How to find the unused parameters in network

When using torch.nn.parallel.DistributedDataParallel to train network, I’ve got " please add find_unused_parameters=True into DistributedDataParallel " error. After adding this flag into DistributedDataParallel, I can train the network normally.

I know the reason why the error occurs is that the network has some unused parameters. I wonder whether we have some tools to find what they are.

9 Likes

Hi,

I have the same issues and I need to find those unused parameters also. Please let me know if you have got any solutions.

Thanks

1 Like

hi, nihao.
i have the same issues too. i trained the model a few step and torch.save the model to compare the parameters, and find the one not be updated(unused).
for example:

import torch
sd1 = torch.load("./work_dir/step_1.pth")["state_dict"]
sd4 = torch.load("./work_dir/step_5.pth")["state_dict"]
for k in sd1:
    v1 = sd1[k]
    v4 = sd4[k]
    if (v1==v4).all():
        print(k)
4 Likes

Hi~,

I moved all the trainable parameters to the forward pass and then the problem got solved.
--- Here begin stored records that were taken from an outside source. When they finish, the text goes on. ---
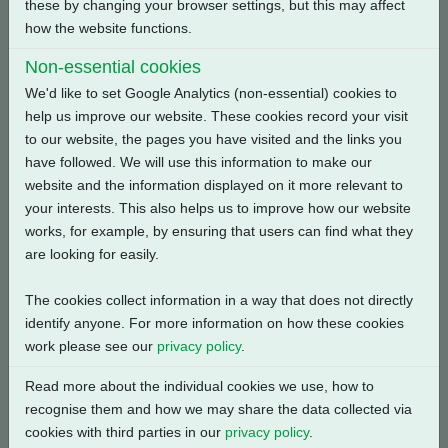
these by changing your browser settings, but this may affect
how the website functions.
Back
Non-essential cookies
We'd like to set Google Analytics (non-essential) cookies to
help us improve our website. These cookies record your visit
to our website, the pages you have visited and the links you
have followed. We will use this information to make our
Related Products
website and the information displayed on it more relevant to
your interests. This also helps us to improve how our website
works, for example, by ensuring that users can find what they
are looking for easily.
The cookies collect information in a way that does not directly
identify anyone. For more information on how these cookies
work please see our
privacy policy
.
Read more about the individual cookies we use, how to
recognise them and how we may share the data collected via
cookies with third parties in our
privacy policy
.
Hope this help you.

Regards,

An easy way to find unused params is train your model on a single node without the DDP wrapper. after loss.backward() and before optimizer.step() call add the below lines

for name, param in model.named_parameters():
    if param.grad is None:
        print(name)

This will print any param which did not get used in loss calculation, their grad will be None.

38 Likes

Very good method!!! thank you very much!!!